Good day,
At the wake of the Brexit discussions and attempts to soften the blow by the May government, the European Commission has come up with its own plans to deal with a possible hard-Brexit, if the exit plans cop out before the finishing line. The proposed legislations cover several issues ranging between transportation and customs to climate policy and financial services regulations.
It is interesting to note that freight haulers moving on road between the EU and the UK would be able to do so without the need for permits in the subsequent nine-month period from the day of the Brexit commencement. Regardless of this, the EU has warned that transport of goods would face delays at the customs checkpoints across entry ports into the UK. Brussels also has a backdoor to all this – that the regulation relaxations are strictly time-limited and the EU could end privileges any time without consulting with the UK post-Brexit.
Did you know?
A 2017 study by Cornell University placed the average cost of coffee production at $1.40 a pound. Coffee prices have been below that price for 20 straight months, the longest stretch since 2008 and is poised to notch a 20% drop this year.
Quotable:
“Riders have been paying more every two years for almost a decade. But in that time, public transit service has deteriorated.”
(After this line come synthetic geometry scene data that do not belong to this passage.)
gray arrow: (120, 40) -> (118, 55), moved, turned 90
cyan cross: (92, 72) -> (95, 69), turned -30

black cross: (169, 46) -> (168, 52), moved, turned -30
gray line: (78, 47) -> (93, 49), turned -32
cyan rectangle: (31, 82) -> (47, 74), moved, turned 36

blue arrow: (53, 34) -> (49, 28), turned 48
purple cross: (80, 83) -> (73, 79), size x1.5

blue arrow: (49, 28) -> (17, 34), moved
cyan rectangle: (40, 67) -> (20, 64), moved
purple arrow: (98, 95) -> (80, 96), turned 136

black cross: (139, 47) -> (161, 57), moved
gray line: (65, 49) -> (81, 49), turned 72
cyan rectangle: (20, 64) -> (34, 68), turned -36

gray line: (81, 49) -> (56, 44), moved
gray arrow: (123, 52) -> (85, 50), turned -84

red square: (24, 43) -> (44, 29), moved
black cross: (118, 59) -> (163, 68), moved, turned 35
– John Raskin, head of NYC’s Riders Alliance, on NYC’s public transit systems getting from bad to worse
In other news:
Uber loses latest legal bid over driver rights
Uber has lost an appeal against a ruling that its drivers should be treated as workers rather than self-employed. (BBC)
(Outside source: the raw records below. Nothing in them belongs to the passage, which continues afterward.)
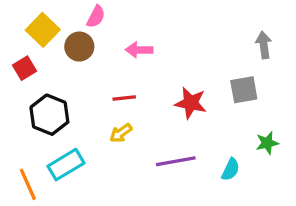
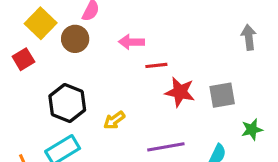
gray square: (244, 90) -> (222, 95), moved
red line: (124, 98) -> (156, 65), moved
black hexagon: (49, 115) -> (67, 103), moved

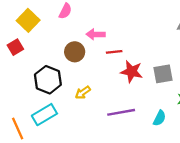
brown circle: (75, 39) -> (75, 52), moved

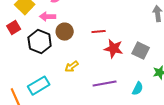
pink arrow: (96, 34) -> (48, 17), moved
gray square: (163, 74) -> (141, 51), turned 36
black hexagon: (48, 80) -> (40, 42), moved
Cargo ships are the world’s biggest polluters — but no one wants to fix it
Hauling goods around by sea requires roughly 300 million tons of dirty fuel, producing nearly 3% of the world’s carbon emissions, giving the international maritime shipping industry roughly the same carbon footprint as Germany. (Inverse)
Opel says it’s turning its hometown into ‘Electric City’ with 1,300 charging stations
Opel announced its electrification plan last year and it will involve four electric vehicle models (BEVs and PHEVs) by 2020 and a complete electrification of its lineup by 2024. (Electrek)
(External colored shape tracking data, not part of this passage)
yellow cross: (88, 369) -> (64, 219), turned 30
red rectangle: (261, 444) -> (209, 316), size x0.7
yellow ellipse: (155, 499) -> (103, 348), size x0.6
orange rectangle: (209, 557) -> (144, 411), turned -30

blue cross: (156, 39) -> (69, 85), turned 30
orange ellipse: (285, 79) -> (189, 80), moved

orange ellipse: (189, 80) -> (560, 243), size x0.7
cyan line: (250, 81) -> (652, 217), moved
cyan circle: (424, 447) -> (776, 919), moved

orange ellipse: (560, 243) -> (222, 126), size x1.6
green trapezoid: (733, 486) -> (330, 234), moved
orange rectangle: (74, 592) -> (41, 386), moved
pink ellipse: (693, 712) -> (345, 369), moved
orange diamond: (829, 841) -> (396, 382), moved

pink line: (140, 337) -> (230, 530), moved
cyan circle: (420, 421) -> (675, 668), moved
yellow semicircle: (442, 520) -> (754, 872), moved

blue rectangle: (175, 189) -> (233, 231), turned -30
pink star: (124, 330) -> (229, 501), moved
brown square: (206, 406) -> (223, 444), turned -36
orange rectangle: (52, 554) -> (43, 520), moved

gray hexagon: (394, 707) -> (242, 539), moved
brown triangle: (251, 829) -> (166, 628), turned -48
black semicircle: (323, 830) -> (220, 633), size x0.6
Online merchants face logistics challenges – record holiday sales or not
Of the record $17.8 billion in sales generated by independent US retailers and restaurants on “Small Business Saturday” earlier this holiday shopping season, 41% came from online buyers, a 17% increase over last year. (Forbes)
China’s ‘Belt and Road’ plan in Pakistan takes a military turn
Under a program China insisted was peaceful, Pakistan is cooperating on distinctly defense-related projects, including a secret plan to build new fighter jets. (The New York Times)
Final Thoughts:
The European Union has officially announced its plans to cut down carbon emissions from new cars by a whopping 37.5% by 2030 – a move that could force OEMs to consider phasing out gas-guzzling vehicles and opt for electric variants instead. The regulations could have been more stringent if not for Germany’s intervention, which is surprising, as the Merkel-government has been very vocal about the need for reducing global carbon footprint.
As per the new regulations, OEMs would have to keep an eye on their overall auto sales, making sure they sell a higher fraction of electric vehicles to offset their sales of combustion engine models. Automakers across Europe are decidedly unhappy about the turn of events, with the German Association of the Automotive Industry (VDA) issuing a statement criticizing the legislation, saying the regulations are too harsh and that no one knows how to achieve the said limits by 2030.